* Problem to solve:
From the entries below, reproduce exactly the line containing "кустарников. В этот", the line containing "Global: Isabelle Grangé", and every line in between, with nothing added.

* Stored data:
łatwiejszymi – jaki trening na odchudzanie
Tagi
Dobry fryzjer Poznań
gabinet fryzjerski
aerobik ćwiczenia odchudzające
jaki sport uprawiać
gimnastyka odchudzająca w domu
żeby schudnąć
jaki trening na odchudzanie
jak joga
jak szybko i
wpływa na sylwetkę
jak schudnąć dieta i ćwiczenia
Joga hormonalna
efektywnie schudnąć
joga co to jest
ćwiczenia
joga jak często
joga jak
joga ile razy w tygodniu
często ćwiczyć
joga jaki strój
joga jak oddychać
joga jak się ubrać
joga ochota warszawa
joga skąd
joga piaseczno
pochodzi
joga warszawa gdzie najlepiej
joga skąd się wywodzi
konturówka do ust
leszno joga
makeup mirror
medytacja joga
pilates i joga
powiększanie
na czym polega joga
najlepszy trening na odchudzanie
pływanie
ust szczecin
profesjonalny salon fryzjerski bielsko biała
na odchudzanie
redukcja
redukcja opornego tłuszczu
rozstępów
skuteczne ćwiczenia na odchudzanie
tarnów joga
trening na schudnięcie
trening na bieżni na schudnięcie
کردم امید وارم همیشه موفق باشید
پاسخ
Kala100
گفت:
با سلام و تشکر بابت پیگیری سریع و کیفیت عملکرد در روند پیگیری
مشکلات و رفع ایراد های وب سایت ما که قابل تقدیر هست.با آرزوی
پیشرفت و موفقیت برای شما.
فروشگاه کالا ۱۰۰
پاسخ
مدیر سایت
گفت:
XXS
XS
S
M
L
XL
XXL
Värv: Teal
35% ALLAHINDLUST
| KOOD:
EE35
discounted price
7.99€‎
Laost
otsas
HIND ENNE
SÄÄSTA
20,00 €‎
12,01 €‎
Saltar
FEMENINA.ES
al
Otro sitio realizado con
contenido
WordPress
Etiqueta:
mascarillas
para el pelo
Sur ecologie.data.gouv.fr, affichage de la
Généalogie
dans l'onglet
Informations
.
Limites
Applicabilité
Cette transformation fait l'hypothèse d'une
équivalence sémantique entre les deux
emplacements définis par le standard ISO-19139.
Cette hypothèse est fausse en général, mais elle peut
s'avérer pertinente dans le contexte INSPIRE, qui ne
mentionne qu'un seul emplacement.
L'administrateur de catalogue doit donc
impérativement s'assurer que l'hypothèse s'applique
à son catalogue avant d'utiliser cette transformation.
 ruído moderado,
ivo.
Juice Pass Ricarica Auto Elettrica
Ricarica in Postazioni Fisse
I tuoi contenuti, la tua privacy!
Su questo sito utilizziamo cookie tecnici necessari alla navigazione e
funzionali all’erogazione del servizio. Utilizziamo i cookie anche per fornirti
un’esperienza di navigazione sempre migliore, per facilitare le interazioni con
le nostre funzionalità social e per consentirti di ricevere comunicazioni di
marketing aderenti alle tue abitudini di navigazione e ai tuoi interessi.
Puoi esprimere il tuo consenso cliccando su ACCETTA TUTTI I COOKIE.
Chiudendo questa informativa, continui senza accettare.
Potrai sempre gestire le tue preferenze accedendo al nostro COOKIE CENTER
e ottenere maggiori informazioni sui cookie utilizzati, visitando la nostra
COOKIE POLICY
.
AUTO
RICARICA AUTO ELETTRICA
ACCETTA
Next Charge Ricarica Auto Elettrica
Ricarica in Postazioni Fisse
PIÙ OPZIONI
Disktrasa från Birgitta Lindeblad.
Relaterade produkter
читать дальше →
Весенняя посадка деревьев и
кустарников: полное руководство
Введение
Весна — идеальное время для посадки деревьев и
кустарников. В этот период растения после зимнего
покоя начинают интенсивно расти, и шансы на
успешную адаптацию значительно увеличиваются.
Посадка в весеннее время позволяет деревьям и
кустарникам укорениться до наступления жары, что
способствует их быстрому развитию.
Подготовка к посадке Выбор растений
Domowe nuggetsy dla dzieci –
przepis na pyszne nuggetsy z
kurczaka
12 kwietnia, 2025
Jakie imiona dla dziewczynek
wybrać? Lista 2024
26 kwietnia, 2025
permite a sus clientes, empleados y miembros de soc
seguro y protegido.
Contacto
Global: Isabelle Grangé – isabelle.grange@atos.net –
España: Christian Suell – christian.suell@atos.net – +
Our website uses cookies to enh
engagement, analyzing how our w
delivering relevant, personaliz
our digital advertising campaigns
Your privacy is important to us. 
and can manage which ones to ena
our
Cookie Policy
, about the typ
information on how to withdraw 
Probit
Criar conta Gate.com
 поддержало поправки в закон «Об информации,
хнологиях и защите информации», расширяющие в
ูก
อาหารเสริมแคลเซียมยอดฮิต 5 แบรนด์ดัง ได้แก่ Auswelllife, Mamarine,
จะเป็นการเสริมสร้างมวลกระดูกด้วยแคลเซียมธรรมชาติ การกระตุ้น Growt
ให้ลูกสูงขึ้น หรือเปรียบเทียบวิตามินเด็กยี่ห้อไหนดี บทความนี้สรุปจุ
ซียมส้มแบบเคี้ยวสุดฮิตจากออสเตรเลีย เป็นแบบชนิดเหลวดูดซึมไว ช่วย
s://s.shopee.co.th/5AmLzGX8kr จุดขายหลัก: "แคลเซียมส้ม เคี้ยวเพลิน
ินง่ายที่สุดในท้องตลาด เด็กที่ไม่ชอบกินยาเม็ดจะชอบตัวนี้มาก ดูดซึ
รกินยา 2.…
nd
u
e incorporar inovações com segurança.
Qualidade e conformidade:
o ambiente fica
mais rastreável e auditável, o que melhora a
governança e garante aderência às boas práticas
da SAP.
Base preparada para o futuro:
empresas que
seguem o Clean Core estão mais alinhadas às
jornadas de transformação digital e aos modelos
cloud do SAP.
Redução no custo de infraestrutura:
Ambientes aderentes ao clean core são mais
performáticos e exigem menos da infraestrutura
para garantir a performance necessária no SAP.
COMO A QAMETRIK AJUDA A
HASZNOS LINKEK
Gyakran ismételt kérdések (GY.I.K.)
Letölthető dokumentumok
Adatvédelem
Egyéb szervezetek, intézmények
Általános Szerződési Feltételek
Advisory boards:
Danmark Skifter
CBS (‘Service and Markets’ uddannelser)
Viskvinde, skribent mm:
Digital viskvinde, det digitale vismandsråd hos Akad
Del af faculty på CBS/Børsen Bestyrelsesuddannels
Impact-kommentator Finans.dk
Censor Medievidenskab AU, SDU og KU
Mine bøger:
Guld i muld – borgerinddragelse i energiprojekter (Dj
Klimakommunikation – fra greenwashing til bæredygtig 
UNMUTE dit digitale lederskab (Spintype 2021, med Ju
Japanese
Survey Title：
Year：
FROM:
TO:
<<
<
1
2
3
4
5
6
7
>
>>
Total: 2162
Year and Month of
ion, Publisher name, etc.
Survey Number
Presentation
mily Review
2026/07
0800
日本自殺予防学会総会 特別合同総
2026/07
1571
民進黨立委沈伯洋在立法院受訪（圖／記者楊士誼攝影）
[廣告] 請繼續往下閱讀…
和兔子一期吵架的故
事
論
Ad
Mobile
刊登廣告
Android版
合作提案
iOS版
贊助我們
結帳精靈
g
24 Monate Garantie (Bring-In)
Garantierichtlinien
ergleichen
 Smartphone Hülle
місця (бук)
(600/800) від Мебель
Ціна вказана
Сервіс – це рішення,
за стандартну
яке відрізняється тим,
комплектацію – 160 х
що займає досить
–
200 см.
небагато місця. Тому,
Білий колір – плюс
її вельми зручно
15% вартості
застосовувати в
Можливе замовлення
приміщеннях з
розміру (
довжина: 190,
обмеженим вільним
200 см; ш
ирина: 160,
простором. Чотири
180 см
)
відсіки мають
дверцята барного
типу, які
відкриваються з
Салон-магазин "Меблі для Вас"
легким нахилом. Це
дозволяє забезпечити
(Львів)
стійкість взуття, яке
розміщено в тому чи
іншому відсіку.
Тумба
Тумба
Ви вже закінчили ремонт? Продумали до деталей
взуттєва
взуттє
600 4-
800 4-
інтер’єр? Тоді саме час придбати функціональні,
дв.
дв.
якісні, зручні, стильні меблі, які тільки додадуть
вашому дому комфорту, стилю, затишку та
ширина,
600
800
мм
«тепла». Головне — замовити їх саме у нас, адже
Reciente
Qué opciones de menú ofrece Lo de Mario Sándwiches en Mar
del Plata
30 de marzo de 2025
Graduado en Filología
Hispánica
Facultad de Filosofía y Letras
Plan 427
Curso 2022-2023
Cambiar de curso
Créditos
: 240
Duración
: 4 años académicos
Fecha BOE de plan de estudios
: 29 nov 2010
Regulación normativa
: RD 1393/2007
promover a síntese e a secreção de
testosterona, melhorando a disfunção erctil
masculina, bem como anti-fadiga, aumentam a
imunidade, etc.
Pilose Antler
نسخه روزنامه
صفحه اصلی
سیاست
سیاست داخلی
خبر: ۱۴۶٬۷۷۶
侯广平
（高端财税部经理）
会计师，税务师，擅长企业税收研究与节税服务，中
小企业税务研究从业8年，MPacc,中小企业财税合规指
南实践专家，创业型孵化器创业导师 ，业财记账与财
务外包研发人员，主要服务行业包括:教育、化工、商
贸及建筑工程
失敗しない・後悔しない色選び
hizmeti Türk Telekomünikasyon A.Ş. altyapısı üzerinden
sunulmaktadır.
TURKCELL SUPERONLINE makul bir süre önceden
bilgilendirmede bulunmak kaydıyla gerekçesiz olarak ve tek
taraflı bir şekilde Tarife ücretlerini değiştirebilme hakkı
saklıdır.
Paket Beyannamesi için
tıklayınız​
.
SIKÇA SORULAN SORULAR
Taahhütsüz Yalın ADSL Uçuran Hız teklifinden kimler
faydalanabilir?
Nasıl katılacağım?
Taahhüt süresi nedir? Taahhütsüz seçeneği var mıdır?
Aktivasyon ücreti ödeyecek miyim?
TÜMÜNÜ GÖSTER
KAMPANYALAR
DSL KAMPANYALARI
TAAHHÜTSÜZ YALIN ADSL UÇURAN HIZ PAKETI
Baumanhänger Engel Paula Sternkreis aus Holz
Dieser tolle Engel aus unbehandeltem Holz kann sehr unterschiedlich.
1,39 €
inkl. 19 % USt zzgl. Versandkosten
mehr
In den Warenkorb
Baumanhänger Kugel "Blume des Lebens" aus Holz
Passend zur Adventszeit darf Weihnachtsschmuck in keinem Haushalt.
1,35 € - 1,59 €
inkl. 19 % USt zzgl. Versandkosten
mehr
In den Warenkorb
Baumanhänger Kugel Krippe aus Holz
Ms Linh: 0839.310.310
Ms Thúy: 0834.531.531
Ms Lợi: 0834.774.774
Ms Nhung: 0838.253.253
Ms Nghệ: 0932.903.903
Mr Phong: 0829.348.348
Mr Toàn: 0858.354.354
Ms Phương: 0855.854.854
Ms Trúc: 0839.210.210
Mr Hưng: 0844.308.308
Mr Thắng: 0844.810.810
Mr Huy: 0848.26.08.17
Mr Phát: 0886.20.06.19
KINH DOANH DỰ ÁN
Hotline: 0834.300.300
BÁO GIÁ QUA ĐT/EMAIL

* Solution below:
кустарников. В этот период растения после зимнего
покоя начинают интенсивно расти, и шансы на
успешную адаптацию значительно увеличиваются.
Посадка в весеннее время позволяет деревьям и
кустарникам укорениться до наступления жары, что
способствует их быстрому развитию.
Подготовка к посадке Выбор растений
Domowe nuggetsy dla dzieci –
przepis na pyszne nuggetsy z
kurczaka
12 kwietnia, 2025
Jakie imiona dla dziewczynek
wybrać? Lista 2024
26 kwietnia, 2025
permite a sus clientes, empleados y miembros de soc
seguro y protegido.
Contacto
Global: Isabelle Grangé – isabelle.grange@atos.net –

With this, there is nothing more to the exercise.